# What you should do
Retyping the data exactly is the task. Include every line.

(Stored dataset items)
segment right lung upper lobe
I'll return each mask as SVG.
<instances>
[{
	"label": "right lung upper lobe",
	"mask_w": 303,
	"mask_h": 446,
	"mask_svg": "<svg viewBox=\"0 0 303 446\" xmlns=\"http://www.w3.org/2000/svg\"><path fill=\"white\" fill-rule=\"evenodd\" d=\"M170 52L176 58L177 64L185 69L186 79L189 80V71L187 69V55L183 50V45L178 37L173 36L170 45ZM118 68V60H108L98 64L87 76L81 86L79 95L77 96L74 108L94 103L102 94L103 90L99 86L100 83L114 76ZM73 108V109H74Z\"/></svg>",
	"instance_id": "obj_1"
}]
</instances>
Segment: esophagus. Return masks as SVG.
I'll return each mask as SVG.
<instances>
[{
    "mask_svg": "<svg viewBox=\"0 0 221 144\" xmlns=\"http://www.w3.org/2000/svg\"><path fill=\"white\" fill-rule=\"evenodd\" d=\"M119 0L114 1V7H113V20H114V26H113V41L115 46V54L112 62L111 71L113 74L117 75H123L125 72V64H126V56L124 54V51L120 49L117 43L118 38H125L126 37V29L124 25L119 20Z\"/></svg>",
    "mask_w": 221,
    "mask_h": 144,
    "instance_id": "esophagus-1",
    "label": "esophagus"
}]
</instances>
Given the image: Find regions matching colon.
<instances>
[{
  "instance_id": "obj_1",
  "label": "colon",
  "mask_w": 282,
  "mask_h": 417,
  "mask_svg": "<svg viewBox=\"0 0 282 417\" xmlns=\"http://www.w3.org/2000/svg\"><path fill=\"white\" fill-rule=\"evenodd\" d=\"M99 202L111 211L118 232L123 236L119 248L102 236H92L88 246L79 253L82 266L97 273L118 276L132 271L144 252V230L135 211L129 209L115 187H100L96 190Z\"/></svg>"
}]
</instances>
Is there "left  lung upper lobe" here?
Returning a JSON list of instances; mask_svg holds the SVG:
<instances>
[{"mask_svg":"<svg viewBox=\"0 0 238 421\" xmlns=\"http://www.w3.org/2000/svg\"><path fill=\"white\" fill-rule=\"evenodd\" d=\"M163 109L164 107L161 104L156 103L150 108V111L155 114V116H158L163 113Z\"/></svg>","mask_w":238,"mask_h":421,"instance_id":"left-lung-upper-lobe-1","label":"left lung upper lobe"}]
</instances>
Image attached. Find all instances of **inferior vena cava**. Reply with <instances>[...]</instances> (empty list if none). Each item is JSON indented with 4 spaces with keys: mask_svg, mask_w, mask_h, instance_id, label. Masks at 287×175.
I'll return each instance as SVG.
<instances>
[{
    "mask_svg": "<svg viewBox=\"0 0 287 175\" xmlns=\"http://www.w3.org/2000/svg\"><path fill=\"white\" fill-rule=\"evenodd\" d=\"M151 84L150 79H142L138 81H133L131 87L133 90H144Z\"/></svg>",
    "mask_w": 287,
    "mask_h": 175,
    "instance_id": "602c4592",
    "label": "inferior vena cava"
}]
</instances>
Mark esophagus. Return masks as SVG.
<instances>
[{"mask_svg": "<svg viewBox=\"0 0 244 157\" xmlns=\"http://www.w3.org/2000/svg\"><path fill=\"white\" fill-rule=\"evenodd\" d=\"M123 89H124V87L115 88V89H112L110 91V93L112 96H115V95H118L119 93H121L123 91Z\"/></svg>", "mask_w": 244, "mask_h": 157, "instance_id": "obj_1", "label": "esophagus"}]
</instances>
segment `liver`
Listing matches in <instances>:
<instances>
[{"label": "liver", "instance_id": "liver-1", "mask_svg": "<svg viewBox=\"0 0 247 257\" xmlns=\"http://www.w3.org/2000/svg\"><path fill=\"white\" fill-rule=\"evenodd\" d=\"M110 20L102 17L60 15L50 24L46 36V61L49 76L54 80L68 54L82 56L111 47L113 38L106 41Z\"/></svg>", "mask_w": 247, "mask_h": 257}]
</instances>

# Written solution
segment right lung upper lobe
I'll return each mask as SVG.
<instances>
[{
	"label": "right lung upper lobe",
	"mask_w": 303,
	"mask_h": 446,
	"mask_svg": "<svg viewBox=\"0 0 303 446\" xmlns=\"http://www.w3.org/2000/svg\"><path fill=\"white\" fill-rule=\"evenodd\" d=\"M170 52L176 58L177 64L185 69L186 79L189 80V71L187 69V55L183 50V45L178 37L173 36L170 45ZM118 68V60H108L98 64L87 76L81 86L79 95L77 96L74 108L94 103L102 94L103 90L99 86L100 83L114 76ZM73 108V109H74Z\"/></svg>",
	"instance_id": "obj_1"
}]
</instances>
Segment: esophagus. Return masks as SVG.
I'll return each mask as SVG.
<instances>
[{
    "mask_svg": "<svg viewBox=\"0 0 221 144\" xmlns=\"http://www.w3.org/2000/svg\"><path fill=\"white\" fill-rule=\"evenodd\" d=\"M119 0L114 1V7H113V20H114V26H113V41L115 46V54L112 62L111 71L113 74L117 75H123L125 72V64H126V56L124 54V51L120 49L117 43L118 38H125L126 37V29L124 25L119 20Z\"/></svg>",
    "mask_w": 221,
    "mask_h": 144,
    "instance_id": "esophagus-1",
    "label": "esophagus"
}]
</instances>
Given the image: Find regions matching colon.
<instances>
[{
  "instance_id": "obj_1",
  "label": "colon",
  "mask_w": 282,
  "mask_h": 417,
  "mask_svg": "<svg viewBox=\"0 0 282 417\" xmlns=\"http://www.w3.org/2000/svg\"><path fill=\"white\" fill-rule=\"evenodd\" d=\"M99 202L111 211L118 232L123 236L119 248L102 236H92L88 246L79 253L82 266L97 273L118 276L132 271L144 252V230L135 211L129 209L115 187H100L96 190Z\"/></svg>"
}]
</instances>
Is there "left  lung upper lobe" here?
Returning a JSON list of instances; mask_svg holds the SVG:
<instances>
[{"mask_svg":"<svg viewBox=\"0 0 238 421\" xmlns=\"http://www.w3.org/2000/svg\"><path fill=\"white\" fill-rule=\"evenodd\" d=\"M163 109L164 107L161 104L156 103L150 108V111L155 114V116H158L163 113Z\"/></svg>","mask_w":238,"mask_h":421,"instance_id":"left-lung-upper-lobe-1","label":"left lung upper lobe"}]
</instances>
Image attached. Find all instances of **inferior vena cava**. Reply with <instances>[...]</instances> (empty list if none). Each item is JSON indented with 4 spaces with keys: mask_svg, mask_w, mask_h, instance_id, label. Masks at 287×175.
I'll return each instance as SVG.
<instances>
[{
    "mask_svg": "<svg viewBox=\"0 0 287 175\" xmlns=\"http://www.w3.org/2000/svg\"><path fill=\"white\" fill-rule=\"evenodd\" d=\"M151 84L150 79H142L138 81H133L131 87L133 90H144Z\"/></svg>",
    "mask_w": 287,
    "mask_h": 175,
    "instance_id": "602c4592",
    "label": "inferior vena cava"
}]
</instances>
Mark esophagus. Return masks as SVG.
<instances>
[{"mask_svg": "<svg viewBox=\"0 0 244 157\" xmlns=\"http://www.w3.org/2000/svg\"><path fill=\"white\" fill-rule=\"evenodd\" d=\"M123 89H124V87L115 88V89H112L110 91V93L112 96H115V95H118L119 93H121L123 91Z\"/></svg>", "mask_w": 244, "mask_h": 157, "instance_id": "obj_1", "label": "esophagus"}]
</instances>
segment `liver`
Listing matches in <instances>:
<instances>
[{"label": "liver", "instance_id": "liver-1", "mask_svg": "<svg viewBox=\"0 0 247 257\" xmlns=\"http://www.w3.org/2000/svg\"><path fill=\"white\" fill-rule=\"evenodd\" d=\"M110 20L102 17L60 15L50 24L46 36V61L49 76L54 80L68 54L82 56L111 47L113 38L106 41Z\"/></svg>", "mask_w": 247, "mask_h": 257}]
</instances>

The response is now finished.